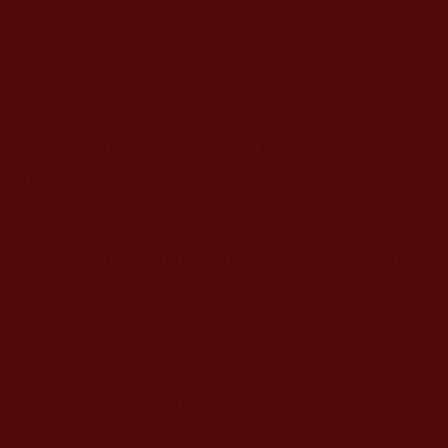
但是修法幾十年一直都沒有任何境界。一九九八年
他去成都拜南無羌佛為師，南無羌佛為他灌頂傳
法，他當場見到聖境，所以，他在成都接受採訪時
激動地說：「我學法六十年，不如跟大師【
編者註：
當時南無第三世多杰羌佛的佛陀身份尚未公開，人們只知道
】學一天。」回洛杉磯以後，他繼續修
是義雲高大師
持南無羌佛傳給他的佛法。一九九八年九月底，佛
陀來到洛杉磯的時候，只有幾個接機的弟子知道，
並沒有通知洛桑珍珠格西，但是當天他突然出現在
南無羌佛下榻的
Pacific Palms Resort
酒店，直接了
當地說：「我知道佛陀上師來了，就住在這裡，我
要見佛陀上師。」接待的師兄弟以為是哪一個師兄
走漏了消息，但是在沒有得到允許的情況下，當然
不讓他拜見。正在僵持不下的時候，南無羌佛出現
了，洛桑珍珠在頂禮南無羌佛的時候彙報說，他正
在佛堂做功課，突然護法告訴他：「你偉大的佛陀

------

◆ Prompt:
Leave out the pictures and return the rest of the records exactly.

◆ Task response:
但是修法幾十年一直都沒有任何境界。一九九八年
他去成都拜南無羌佛為師，南無羌佛為他灌頂傳
法，他當場見到聖境，所以，他在成都接受採訪時
激動地說：「我學法六十年，不如跟大師【
編者註：
當時南無第三世多杰羌佛的佛陀身份尚未公開，人們只知道
】學一天。」回洛杉磯以後，他繼續修
是義雲高大師
持南無羌佛傳給他的佛法。一九九八年九月底，佛
陀來到洛杉磯的時候，只有幾個接機的弟子知道，
並沒有通知洛桑珍珠格西，但是當天他突然出現在
南無羌佛下榻的
Pacific Palms Resort
酒店，直接了
當地說：「我知道佛陀上師來了，就住在這裡，我
要見佛陀上師。」接待的師兄弟以為是哪一個師兄
走漏了消息，但是在沒有得到允許的情況下，當然
不讓他拜見。正在僵持不下的時候，南無羌佛出現
了，洛桑珍珠在頂禮南無羌佛的時候彙報說，他正
在佛堂做功課，突然護法告訴他：「你偉大的佛陀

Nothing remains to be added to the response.